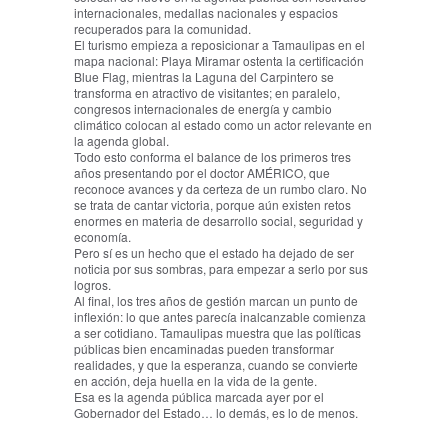
internacionales, medallas nacionales y espacios
recuperados para la comunidad.
El turismo empieza a reposicionar a Tamaulipas en el
mapa nacional: Playa Miramar ostenta la certificación
Blue Flag, mientras la Laguna del Carpintero se
transforma en atractivo de visitantes; en paralelo,
congresos internacionales de energía y cambio
climático colocan al estado como un actor relevante en
la agenda global.
Todo esto conforma el balance de los primeros tres
años presentando por el doctor AMÉRICO, que
reconoce avances y da certeza de un rumbo claro. No
se trata de cantar victoria, porque aún existen retos
enormes en materia de desarrollo social, seguridad y
economía.
Pero sí es un hecho que el estado ha dejado de ser
noticia por sus sombras, para empezar a serlo por sus
logros.
Al final, los tres años de gestión marcan un punto de
inflexión: lo que antes parecía inalcanzable comienza
a ser cotidiano. Tamaulipas muestra que las políticas
públicas bien encaminadas pueden transformar
realidades, y que la esperanza, cuando se convierte
en acción, deja huella en la vida de la gente.
Esa es la agenda pública marcada ayer por el
Gobernador del Estado… lo demás, es lo de menos.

#####

-- Aim of the exercise --
Could you write the entries out again exactly, without their pictures?

-- Answer for the task --
internacionales, medallas nacionales y espacios
recuperados para la comunidad.
El turismo empieza a reposicionar a Tamaulipas en el
mapa nacional: Playa Miramar ostenta la certificación
Blue Flag, mientras la Laguna del Carpintero se
transforma en atractivo de visitantes; en paralelo,
congresos internacionales de energía y cambio
climático colocan al estado como un actor relevante en
la agenda global.
Todo esto conforma el balance de los primeros tres
años presentando por el doctor AMÉRICO, que
reconoce avances y da certeza de un rumbo claro. No
se trata de cantar victoria, porque aún existen retos
enormes en materia de desarrollo social, seguridad y
economía.
Pero sí es un hecho que el estado ha dejado de ser
noticia por sus sombras, para empezar a serlo por sus
logros.
Al final, los tres años de gestión marcan un punto de
inflexión: lo que antes parecía inalcanzable comienza
a ser cotidiano. Tamaulipas muestra que las políticas
públicas bien encaminadas pueden transformar
realidades, y que la esperanza, cuando se convierte
en acción, deja huella en la vida de la gente.
Esa es la agenda pública marcada ayer por el
Gobernador del Estado… lo demás, es lo de menos.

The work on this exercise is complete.